(EXERCISE BRIEF) Without including any picture, repeat the records below exactly.

(EXERCISE INPUT)
========================================

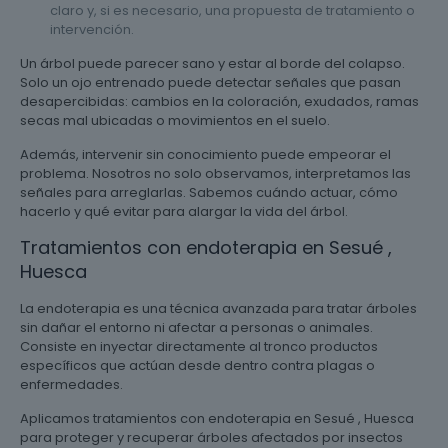
claro y, si es necesario, una propuesta de tratamiento o
intervención.
Un árbol puede parecer sano y estar al borde del colapso.
Solo un ojo entrenado puede detectar señales que pasan
desapercibidas: cambios en la coloración, exudados, ramas
secas mal ubicadas o movimientos en el suelo.
Además, intervenir sin conocimiento puede empeorar el
problema. Nosotros no solo observamos, interpretamos las
señales para arreglarlas. Sabemos cuándo actuar, cómo
hacerlo y qué evitar para alargar la vida del árbol.
Tratamientos con endoterapia en Sesué ,
Huesca
La endoterapia es una técnica avanzada para tratar árboles
sin dañar el entorno ni afectar a personas o animales.
Consiste en inyectar directamente al tronco productos
específicos que actúan desde dentro contra plagas o
enfermedades.
Aplicamos tratamientos con endoterapia en Sesué , Huesca
para proteger y recuperar árboles afectados por insectos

========================================

(OUTPUT OF THE EXERCISE)
claro y, si es necesario, una propuesta de tratamiento o
intervención.
Un árbol puede parecer sano y estar al borde del colapso.
Solo un ojo entrenado puede detectar señales que pasan
desapercibidas: cambios en la coloración, exudados, ramas
secas mal ubicadas o movimientos en el suelo.
Además, intervenir sin conocimiento puede empeorar el
problema. Nosotros no solo observamos, interpretamos las
señales para arreglarlas. Sabemos cuándo actuar, cómo
hacerlo y qué evitar para alargar la vida del árbol.
Tratamientos con endoterapia en Sesué ,
Huesca
La endoterapia es una técnica avanzada para tratar árboles
sin dañar el entorno ni afectar a personas o animales.
Consiste en inyectar directamente al tronco productos
específicos que actúan desde dentro contra plagas o
enfermedades.
Aplicamos tratamientos con endoterapia en Sesué , Huesca
para proteger y recuperar árboles afectados por insectos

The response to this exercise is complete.